William Herschel croyait avoir établi, à l’aide des observations que je vais citer, qu’outre la matière diffuse lumineuse par elle-même dont nous avons tant parlé, il en existe dans l’espace une autre également diffuse, mais non rayonnante et imparfaitement diaphane.

En mars 1774, le célèbre astronome aperçut au nord de la grande et belle nébuleuse d’Orion, de part et d’autre, de la célèbre étoile nébuleuse signalée par Mairan, deux autres étoiles plus petites, également entourées de nébulosités circulaires.

Dans le mois de décembre 1810, les nébulosités des deux petites étoiles s’étaient dissipées. Le 19 janvier 1811, on n’en apercevait aucune trace, même avec le télescope de 12 mètres. Quant à la nébulosité de l’étoile principale, elle n’avait éprouvé qu’un très-grand affaiblissement.

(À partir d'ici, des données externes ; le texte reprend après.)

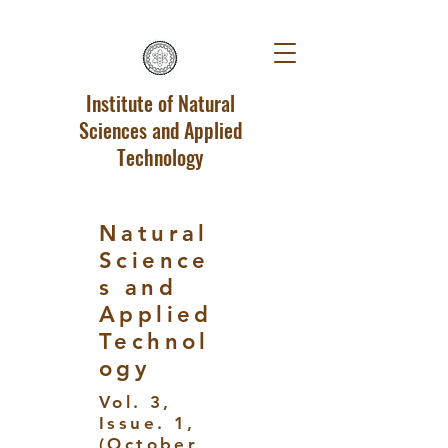
Institute of Natural
Sciences and Applied
Technology
Natural
Science
s and
Applied
Technol
ogy
Vol. 3,
Issue. 1,
(October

Herschel croyait que les trois nébuleuses en question n’avaient rien de réel. Quand une étoile s’aperçoit à travers un brouillard, elle paraît être au centre d’une auréole lumineuse. Cette auréole se compose d’une portion du brouillard éclairée par l’étoile. Une cause analogue produisit, suivant l’illustre astronome, les nébulosités observées en 1774, autour des trois étoiles citées ; seulement, le brouillard ordinaire était remplacé par une matière cosmique, plus voisine de nous que les trois étoiles, située cependant dans les hautes régions du firmament, et en liaison immédiate avec la grande nébuleuse d’Orion. La matière ne brillait pas d’une lumière propre, puisque à une certaine distance des étoiles, on n’en voyait aucune trace. Elle reflétait fortement vers notre œil les rayons stellaires qui la traversaient sous les incidences très-peu éloignées de la perpendiculaire ; elle manquait de cette diaphanéité extrême dont l’esprit se plaît à doter les matières gazeuses situées dans les espaces célestes ; enfin, c’est en obéissant au mouvement de concentration qu’éprouve, ainsi que nous l’avons montré précédemment (chap. xv, xvi, xvii et xix), toute la matière de la nébuleuse découverte par Huygens, qu’elle cessa, en 1810, de s’interposer exactement entre les deux petites étoiles et nous, et voilà comment le phénomène si visible en 1774 ne l’était plus du tout 36 ans après[1].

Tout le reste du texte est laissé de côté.